▸ Exercise directions
Give every line from the entries that contains "demandes".

*** Opening of Dataset excerpts ***

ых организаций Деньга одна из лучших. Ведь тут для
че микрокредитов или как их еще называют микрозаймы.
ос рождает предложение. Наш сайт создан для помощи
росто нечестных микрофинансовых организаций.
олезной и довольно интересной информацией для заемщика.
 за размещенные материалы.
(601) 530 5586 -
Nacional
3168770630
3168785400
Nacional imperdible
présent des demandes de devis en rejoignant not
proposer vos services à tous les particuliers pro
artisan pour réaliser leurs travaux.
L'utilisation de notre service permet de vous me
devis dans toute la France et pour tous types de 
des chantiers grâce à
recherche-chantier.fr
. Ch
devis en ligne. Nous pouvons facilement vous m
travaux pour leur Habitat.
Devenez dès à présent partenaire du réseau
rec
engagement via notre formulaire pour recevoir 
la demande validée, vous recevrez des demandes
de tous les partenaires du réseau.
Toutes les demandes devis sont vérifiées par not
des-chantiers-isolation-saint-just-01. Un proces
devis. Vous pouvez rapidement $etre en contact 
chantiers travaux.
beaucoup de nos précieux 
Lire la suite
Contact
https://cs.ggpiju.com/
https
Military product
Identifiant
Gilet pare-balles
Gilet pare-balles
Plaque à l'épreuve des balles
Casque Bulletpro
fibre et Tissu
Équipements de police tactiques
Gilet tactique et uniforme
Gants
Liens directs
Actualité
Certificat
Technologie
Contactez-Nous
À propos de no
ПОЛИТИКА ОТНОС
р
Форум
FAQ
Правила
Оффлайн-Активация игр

*** Close of Dataset excerpts ***
*** Opening of Dataset excerpts ***

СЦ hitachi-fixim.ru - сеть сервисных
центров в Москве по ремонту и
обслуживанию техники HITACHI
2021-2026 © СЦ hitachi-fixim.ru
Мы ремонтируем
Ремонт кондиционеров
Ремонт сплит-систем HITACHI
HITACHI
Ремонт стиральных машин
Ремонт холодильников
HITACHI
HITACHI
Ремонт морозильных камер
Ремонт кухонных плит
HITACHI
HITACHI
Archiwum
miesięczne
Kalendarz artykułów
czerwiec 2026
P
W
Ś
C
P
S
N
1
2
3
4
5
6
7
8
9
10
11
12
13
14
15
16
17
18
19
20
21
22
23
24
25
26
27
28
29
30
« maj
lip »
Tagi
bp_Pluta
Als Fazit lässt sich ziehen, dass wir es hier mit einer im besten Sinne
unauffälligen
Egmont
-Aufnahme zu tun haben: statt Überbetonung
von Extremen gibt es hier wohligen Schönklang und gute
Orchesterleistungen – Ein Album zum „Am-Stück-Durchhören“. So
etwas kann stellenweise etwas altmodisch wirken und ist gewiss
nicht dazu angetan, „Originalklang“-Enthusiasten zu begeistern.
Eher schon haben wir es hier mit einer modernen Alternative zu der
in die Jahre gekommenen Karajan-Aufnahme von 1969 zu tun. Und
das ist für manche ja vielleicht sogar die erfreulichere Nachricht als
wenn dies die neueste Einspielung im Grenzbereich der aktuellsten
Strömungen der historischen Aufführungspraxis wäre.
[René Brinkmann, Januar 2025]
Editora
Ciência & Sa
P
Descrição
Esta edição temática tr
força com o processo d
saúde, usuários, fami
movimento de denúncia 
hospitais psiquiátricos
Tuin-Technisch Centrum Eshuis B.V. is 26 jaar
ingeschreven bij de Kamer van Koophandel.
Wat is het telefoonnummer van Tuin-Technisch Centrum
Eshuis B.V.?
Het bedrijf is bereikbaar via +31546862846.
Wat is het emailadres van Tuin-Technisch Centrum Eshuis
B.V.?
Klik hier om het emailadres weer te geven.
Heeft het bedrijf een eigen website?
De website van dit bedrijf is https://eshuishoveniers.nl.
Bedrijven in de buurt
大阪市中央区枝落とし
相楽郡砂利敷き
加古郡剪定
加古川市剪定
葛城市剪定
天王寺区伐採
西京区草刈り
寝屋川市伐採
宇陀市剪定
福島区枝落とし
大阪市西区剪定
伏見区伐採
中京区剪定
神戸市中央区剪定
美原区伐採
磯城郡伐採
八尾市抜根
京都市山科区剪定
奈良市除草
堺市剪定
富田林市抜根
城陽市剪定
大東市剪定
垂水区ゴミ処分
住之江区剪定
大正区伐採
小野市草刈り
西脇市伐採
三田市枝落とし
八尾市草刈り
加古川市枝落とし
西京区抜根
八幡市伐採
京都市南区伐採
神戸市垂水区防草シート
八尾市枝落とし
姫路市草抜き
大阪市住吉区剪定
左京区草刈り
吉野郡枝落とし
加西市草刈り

*** Close of Dataset excerpts ***

▸ Answer space
présent des demandes de devis en rejoignant not
la demande validée, vous recevrez des demandes
Toutes les demandes devis sont vérifiées par not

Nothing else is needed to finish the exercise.